Over the last week or so I have been bombarded with questions about adoption and the process. For the most part, the questions have been fine and most of them I have freely answered. The one that has caught me off guard the most has been, "what is the birth mother's story?" If I can, I will answer this question for you in detail and I hope it does not offend. Just as the question askers intentions are good, so are the question answerers.
Let me first address appropriate adoption language (which really could be a post all of its own, but my advice....use the same words the person experiencing it is using). The term Birth Mother is used when a woman has placed her child for adoption. Before she places, she is an Expectant Mother. I hope that clears up the terminology as I continue.
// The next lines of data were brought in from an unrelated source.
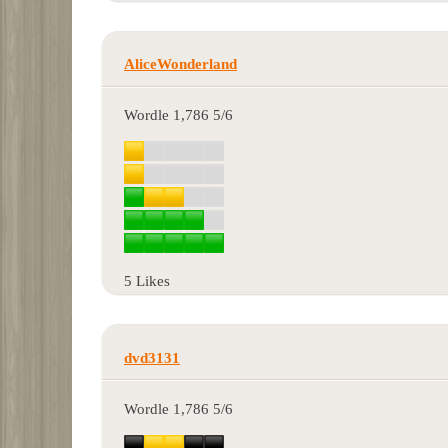
AliceWonderland
Wordle 1,786 5/6
5 Likes
dvd3131
Wordle 1,786 5/6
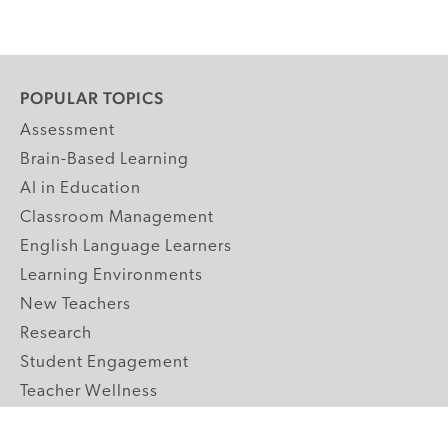
POPULAR TOPICS
Assessment
Brain-Based Learning
AI in Education
Classroom Management
English Language Learners
Learning Environments
New Teachers
Research
Student Engagement
Teacher Wellness
Technology Integration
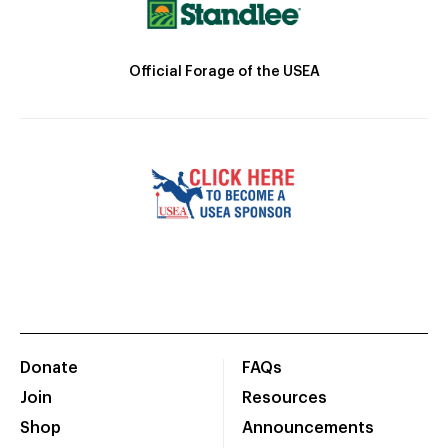
Official Forage of the USEA
Donate
FAQs
Join
Resources
Shop
Announcements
So on to the answer to that question. What is our expectant mother's story? The long and the short of it is, I will not share it with you...and neither will Will. Why you may ask? For these two reasons:
1. It is her story. It is her story, not mine. She should be the one to choose to share it, not me. Think about this for a moment...if a person chooses an adoption plan for their child their situation is obviously not ideal. If things were ideal, I doubt she would choose an adoption plan. Think about when things are not ideal in your life. Say you went to a friend that you trusted with your feelings and plans and then that friend went and shared it with people you had never even met before. How would that feel? Our expectant mother has shared her story with us, she trusts us with it, and we will protect her and her right to privacy.
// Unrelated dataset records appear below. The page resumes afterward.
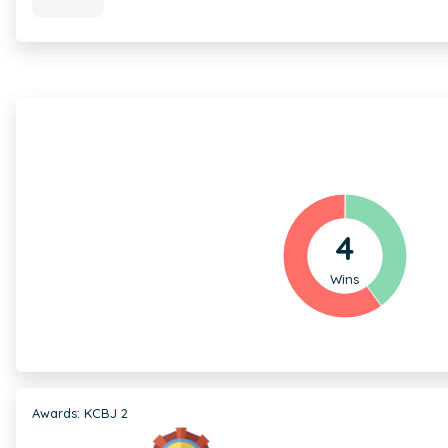
4
Wins
Awards: KCBJ 2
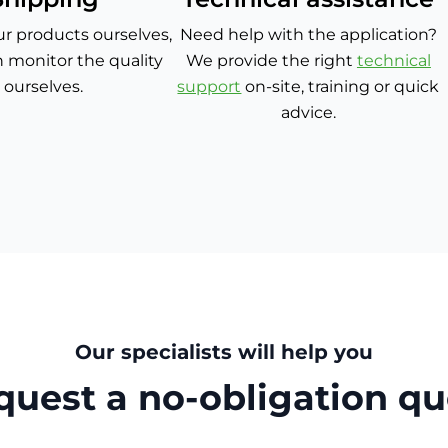
r products ourselves,
Need help with the application?
 monitor the quality
We provide the right
technical
ourselves.
support
on-site, training or quick
advice.
Our specialists will help you
quest a no-obligation qu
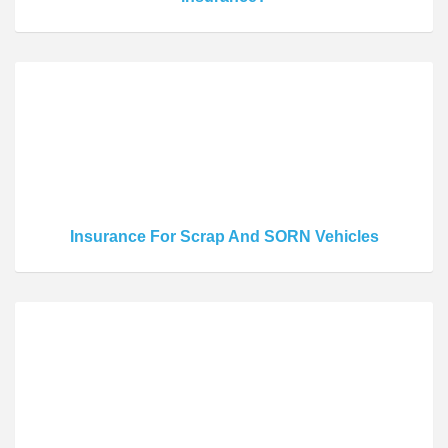
Insurance For Scrap And SORN Vehicles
2. It is our child's story. When a child is conceived, carried, birthed, and placed this all becomes part of their story, just like you and I have a story. For instance, my mom named me Kelly because she saw the name on a poster in the elevator on her way to labor and delivery. Our child will have us AND he will have her as a part of his story. As we raise him we want to teach him to have love and respect for his birth mother. It will be important for him to hear the details of his story from us or from her. Definitely not from a friend who let it slip or a relative who thought he knew already. Just as we must protect our expectant mother, we MUST protect our son.
I hope this helps many of you as you ask questions. Please understand that we want to answer you but respect for all parties has to come first.
We love you all and are so blessed to have your support and interest in our adoption. I hope you all are open minded to learning more about the process as we learn right beside you.